You may think I am joking, but I am actually quite serious. Students in our schools are genuinely overwhelmed with all the different pressures of their very full lives. Add to that the daily task of simply growing into bodies, minds and maturity and it’s challenging to think that one mindfulness class could make a difference.
Can one program ever make a difference?
I am not going to lie - it was a challenge to teach 8 groups of students (some groups as large as 120 students) how to breath and relax in 25 minutes. And, watching the information make its bumpy landing on this group made up of different ages, family backgrounds and even countries of origin, it could be tempting to walk away feeling like this effort was just a tiny drop in an overwhelmingly huge bucket.
But it didn’t. And here’s why.
After leaving Preble, I hopped in my car to travel to Keller Elementary on Green Bay’s west side where Principal Dan Malmberg has invited his staff to engage in capacity-building around self-care. Over the course of six weeks, these teachers and support staff are learning how to relax and take care of themselves with gentle yoga, breathing and meditation techniques. Our class focuses on helping them reconnect with relaxation as well as their vocation. Three groups within GBAPS have taken this capacity-building class: social workers and student services, Washington Middle School and now Keller. Two more feeder elementary schools to Washington, Howe and Sullivan, are on deck. No two of these entities will have a mindfulness program that’s a carbon copy of the other - but each will have a shared language, similar tracking tools and common vision of using mindfulness in their classrooms.
At times Wello struggles to explain how we do our work. How can just three people make the kind of difference claim we can? The answer to that question is in our strategic approach. Rather than offering one-size fits all programs, we focus on policy, systems and environmental change. We found ourselves at Preble because the high school social workers Kelly Rowe and Brittany Bartel had participated in capacity-building and wanted to introduce these concepts school-wide. That capacity building class was a result of Wello’s early decision to work with Green Bay Area School District’s central office rather than scatter-shot programs on a school-by-school basis.

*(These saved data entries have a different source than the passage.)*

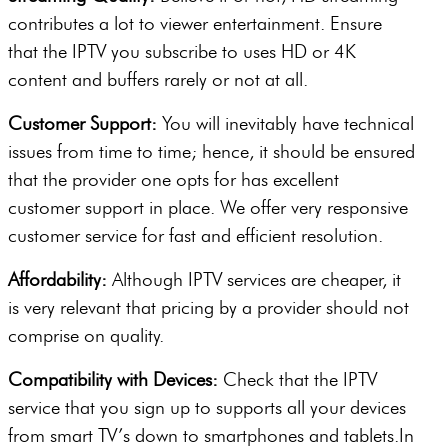
contributes a lot to viewer entertainment. Ensure
that the IPTV you subscribe to uses HD or 4K
content and buffers rarely or not at all.
Customer Support:
You will inevitably have technical
issues from time to time; hence, it should be ensured
that the provider one opts for has excellent
customer support in place. We offer very responsive
customer service for fast and efficient resolution.
Affordability:
Although IPTV services are cheaper, it
is very relevant that pricing by a provider should not
comprise on quality.
Compatibility with Devices:
Check that the IPTV
service that you sign up to supports all your devices
from smart TV’s down to smartphones and tablets.In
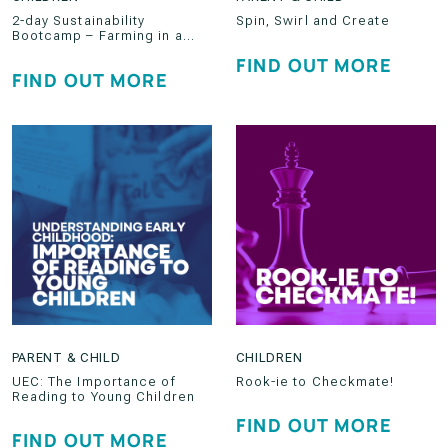
2-day Sustainability
Spin, Swirl and Create
Bootcamp – Farming in a
Developed World
FIND OUT MORE
FIND OUT MORE
PARENT & CHILD
CHILDREN
UEC: The Importance of
Rook-ie to Checkmate!
Reading to Young Children
FIND OUT MORE
FIND OUT MORE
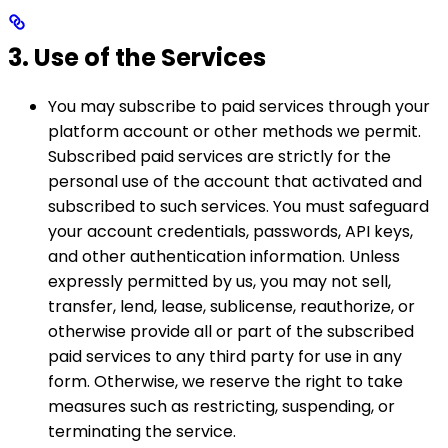
3. Use of the Services
You may subscribe to paid services through your
platform account or other methods we permit.
Subscribed paid services are strictly for the
personal use of the account that activated and
subscribed to such services. You must safeguard
your account credentials, passwords, API keys,
and other authentication information. Unless
expressly permitted by us, you may not sell,
transfer, lend, lease, sublicense, reauthorize, or
otherwise provide all or part of the subscribed
paid services to any third party for use in any
form. Otherwise, we reserve the right to take
measures such as restricting, suspending, or
terminating the service.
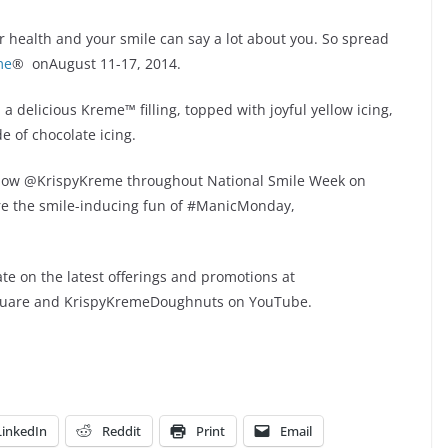
our health and your smile can say a lot about you. So spread
me
® onAugust 11-17, 2014.
a delicious Kreme™ filling, topped with joyful yellow icing,
 of chocolate icing.
ollow @KrispyKreme throughout National Smile Week on
re the smile-inducing fun of #ManicMonday,
.
te on the latest offerings and promotions at
quare and KrispyKremeDoughnuts on YouTube.
LinkedIn
Reddit
Print
Email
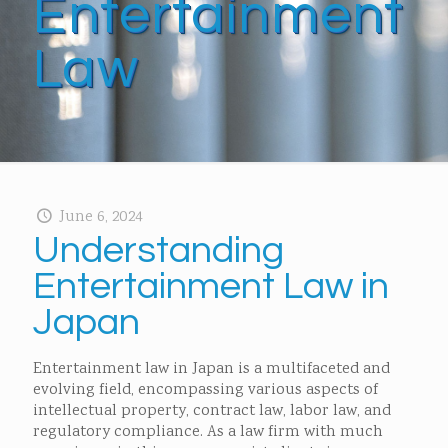
Entertainment
Law
June 6, 2024
Understanding
Entertainment Law in
Japan
Entertainment law in Japan is a multifaceted and
evolving field, encompassing various aspects of
intellectual property, contract law, labor law, and
regulatory compliance. As a law firm with much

Kelly, Brittany and I laughed together, as the day wore on at Preble, wondering how much impact our efforts were having. At the end of the day, we realized that the impact was actually remarkably big. The concepts of stress reduction, mindfulness tools like breathing and stretching, and an experience of practice are now part of the students’ common understanding. As Kelly and Brittany continue to integrate the concepts through their daily work, we see the beginning of a true culture shift.
Leaving Preble, I didn’t feel like a drop in a bucket, I felt like a building block in Wello’s vision of prioritizing well-being in Greater Green Bay.